2014’te tüm illerde Maarif Müfettişliği Başkanlığı kuruldu. Maarif modeli tartışmaları ve Maarif söyleşileri, buluşmaları yaygınlaştırıldı.
Bu buluşmalarda temel vurgu laik eğitimin, Tevhid-i Tedrisat’ın milli ve manevi değerlere aykırı olduğu eğitimden maarife, öğretmenden muallime, öğrenciden talebeye, ilimden irfana geçişin önceleneceği, son dönemde öğretmen akademileri ile birlikte devam ettirilen tartışma ile kimin öğretmen olacağına iktidarın karar vereceği ve kadrolaşmayı da esas alan vurgularla “Kitaplar bize bizi anlatmalı, mektep bizi yaşatmalı, muallimler bizden biri olmalı.” diyerek sürdürüldü.

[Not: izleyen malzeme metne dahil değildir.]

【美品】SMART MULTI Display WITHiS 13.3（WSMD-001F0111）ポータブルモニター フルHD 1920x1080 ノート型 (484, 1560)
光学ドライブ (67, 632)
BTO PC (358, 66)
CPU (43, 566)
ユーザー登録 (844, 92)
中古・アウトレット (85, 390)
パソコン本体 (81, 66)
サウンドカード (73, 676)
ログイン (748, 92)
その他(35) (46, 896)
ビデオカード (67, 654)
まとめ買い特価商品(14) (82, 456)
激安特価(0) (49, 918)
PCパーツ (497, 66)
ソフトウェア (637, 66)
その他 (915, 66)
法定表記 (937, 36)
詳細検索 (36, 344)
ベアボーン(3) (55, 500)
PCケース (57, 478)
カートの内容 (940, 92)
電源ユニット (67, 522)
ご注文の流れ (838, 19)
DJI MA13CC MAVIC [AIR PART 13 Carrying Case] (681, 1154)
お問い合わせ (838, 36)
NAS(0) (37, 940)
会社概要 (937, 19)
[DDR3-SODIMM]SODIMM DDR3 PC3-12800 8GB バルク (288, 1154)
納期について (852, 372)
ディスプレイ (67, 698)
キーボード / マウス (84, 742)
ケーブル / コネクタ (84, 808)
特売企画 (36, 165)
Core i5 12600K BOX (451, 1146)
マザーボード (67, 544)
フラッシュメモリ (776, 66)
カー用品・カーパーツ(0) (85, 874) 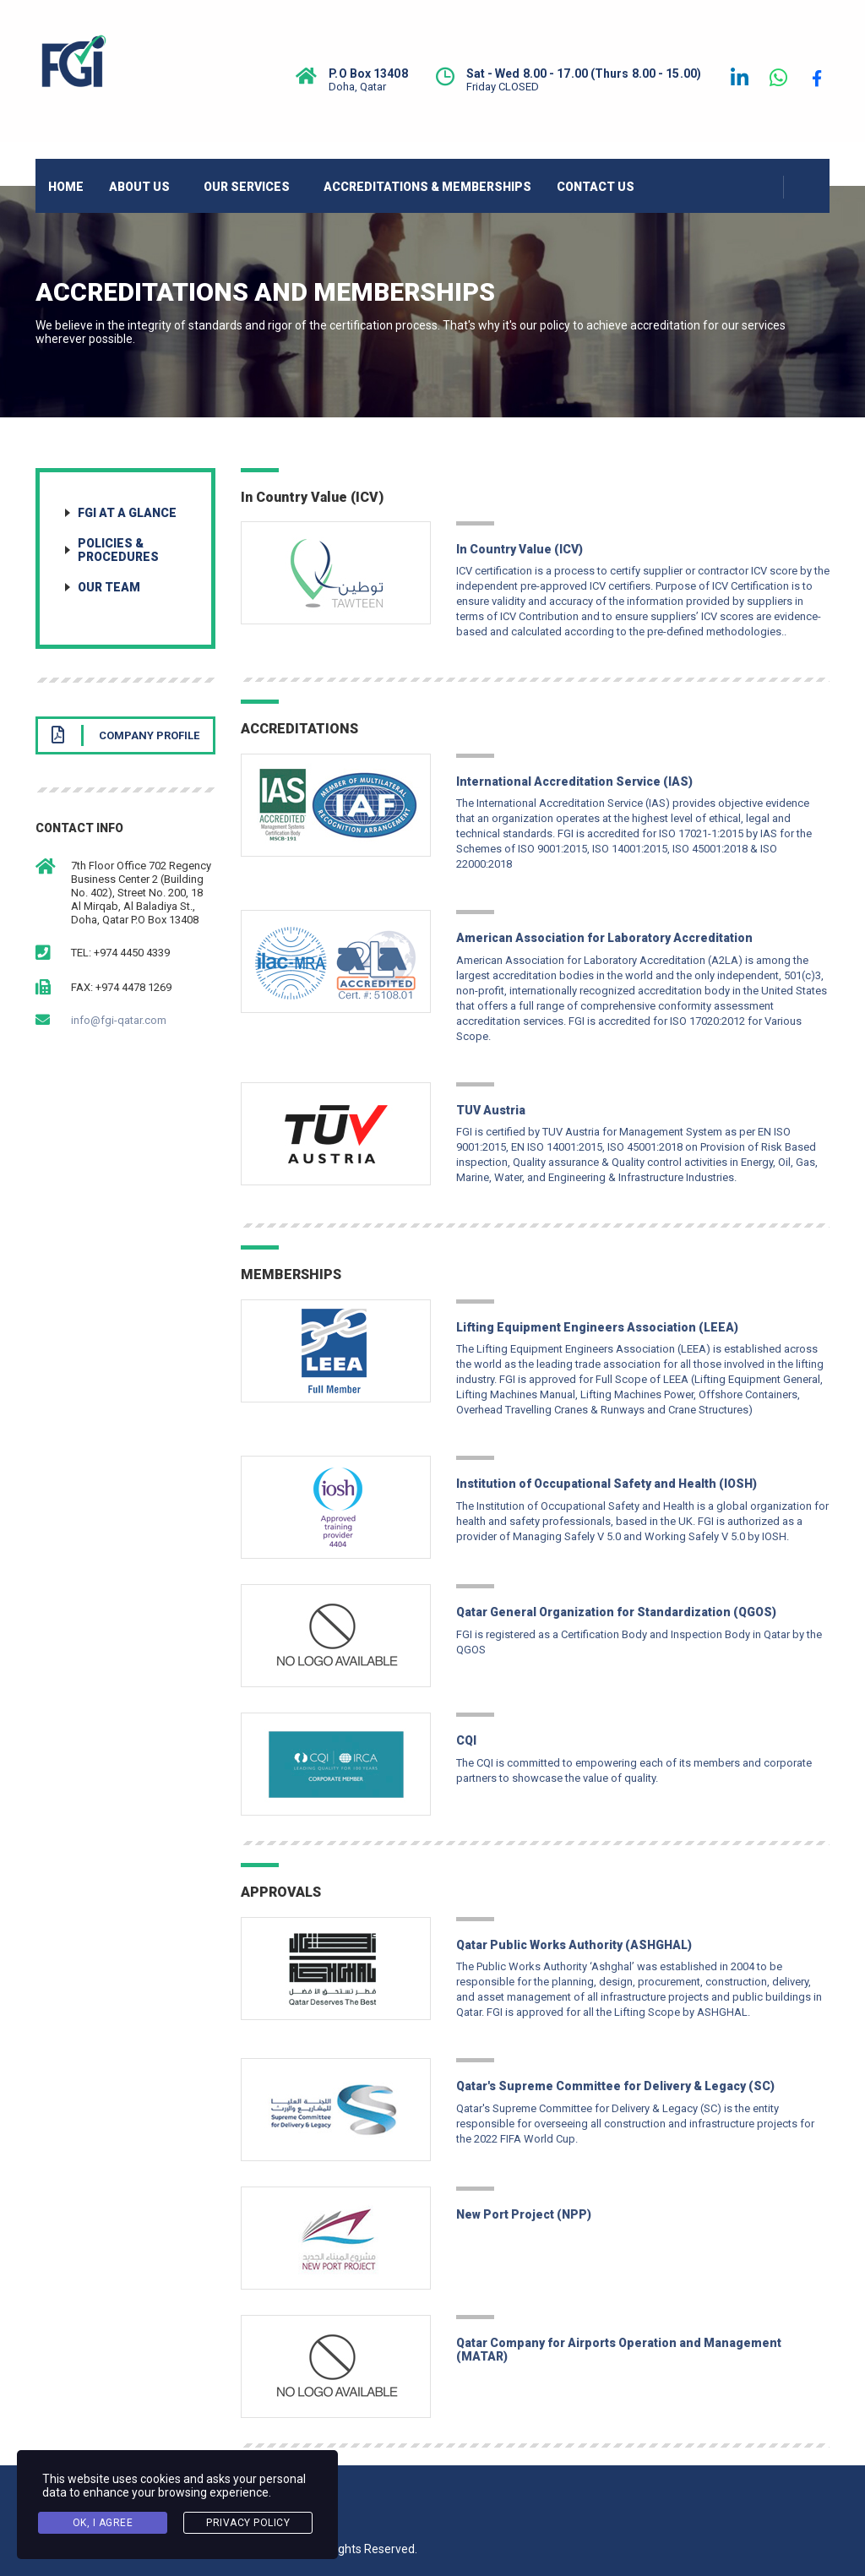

Milli Eğitim Bakanı da müfredatla ilgili ve Maarif söyleşileri, buluşmalarında yaptığı açıklamalarda “Bize ait ve bizim değerlerimizle inşa edilmiş, bizim referans değerlerimizin ışığında oluşturulmuş bir eğitim inşası” sözleriyle yapılmaya çalışılanı defalarca teyit etti.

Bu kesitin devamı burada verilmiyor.